Джон Рид - Вдоль фронта
В воскресенье мы сели на катер и поехали вверх по реке к Воробьевым горам, стоя на которых, Наполеон наблюдал московский пожар. Вдоль реки купались прямо с берега люди, группы мужчин и женщин, и повсюду на холмах кишело невероятное количество праздного люда. Купальщики лежали, растянувшись на траве, бегали вперегонки, ходили большими ватагами с песнями между деревьев, а в маленьких ложбинках и на ровных местах раздавался дикий топот танцев под неуклюжие взвизгивания гармошек. Попадались там пьяные, разглагольствовавшие перед многочисленными слушателями или спавшие без сознания, с зажатыми в руках бутылками, и калеки, и юродивые, провожаемые смехом толпы, точно на средневековой ярмарке. Какая-то старуха в лохмотьях и с растрепавшимися по лицу волосами, хромая, спускалась с холма, подняв над головой руки со сжатыми кулаками, и истерически кричала. Мужчина и девушка с плачем колотили друг друга кулаками. На пригорке, заложив руки за спину, стоял скромно одетый человек, произносивший, очевидно, речь тревожно разлившимся под ним толпам. В воздухе чувствовалось отчаяние и мрачность, точно что-то должно было произойти…

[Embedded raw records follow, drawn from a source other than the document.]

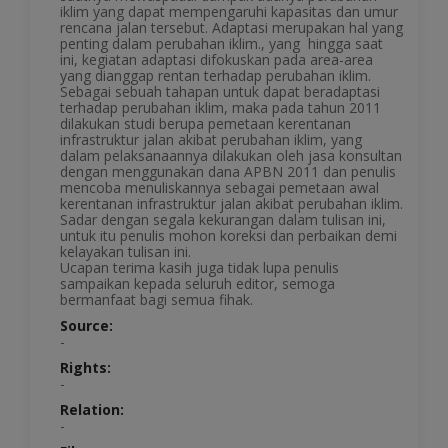
iklim yang dapat mempengaruhi kapasitas dan umur
rencana jalan tersebut. Adaptasi merupakan hal yang
penting dalam perubahan iklim., yang hingga saat
ini, kegiatan adaptasi difokuskan pada area-area
yang dianggap rentan terhadap perubahan iklim.
Sebagai sebuah tahapan untuk dapat beradaptasi
terhadap perubahan iklim, maka pada tahun 2011
dilakukan studi berupa pemetaan kerentanan
infrastruktur jalan akibat perubahan iklim, yang
dalam pelaksanaannya dilakukan oleh jasa konsultan
dengan menggunakan dana APBN 2011 dan penulis
mencoba menuliskannya sebagai pemetaan awal
kerentanan infrastruktur jalan akibat perubahan iklim.
Sadar dengan segala kekurangan dalam tulisan ini,
untuk itu penulis mohon koreksi dan perbaikan demi
kelayakan tulisan ini.
Ucapan terima kasih juga tidak lupa penulis
sampaikan kepada seluruh editor, semoga
bermanfaat bagi semua fihak.
Source:
-
Rights:
-
Relation:
-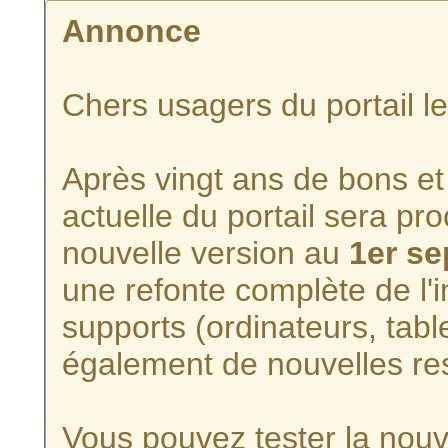
Annonce
Chers usagers du portail l
Après vingt ans de bons et 
actuelle du portail sera p
nouvelle version au
1er s
une refonte complète de l'i
supports (ordinateurs, tabl
également de nouvelles re
Vous pouvez tester la nouve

Долго сидели мы в кафе на вершине холма, глядя на равнину, по которой река делала широкий поворот, в то время как солнце склонялось к западу за бесчисленными колокольнями и куполами золотого, зеленого, синего, розового и пестрых цветов четырехсот московских церквей.
И когда мы сидели там, издалека слабо и несвязно донесся до нас скачущий перезвон бесчисленных колоколов, вызванивавших ритм, заключавший в себе всю глубокую торжественность и сумасшедшую веселость России.
Константинополь
На пути к «городу императоров»
На прекрасных огромных спальных вагонах были прибиты медные надписи узорными турецкими буквами и по-французски: «Orient Express» (Восточный Экспресс), самый замечательный поезд на свете, который в доисторические дни, перед войной, пробегал из Парижа прямо к Золотому Рогу. На болгарской дощечке значилось «Царьград», то есть «Город Императоров», русские так же называют эту восточную столицу, которую все славяне считают своей по праву. А германская надпись напыщенно возвещала: «Берлин-Константинополь», – надменное пророчество тех дней, когда константинопольский поезд не заходил на запад дальше Софии и путь через Сербию еще не был открыт.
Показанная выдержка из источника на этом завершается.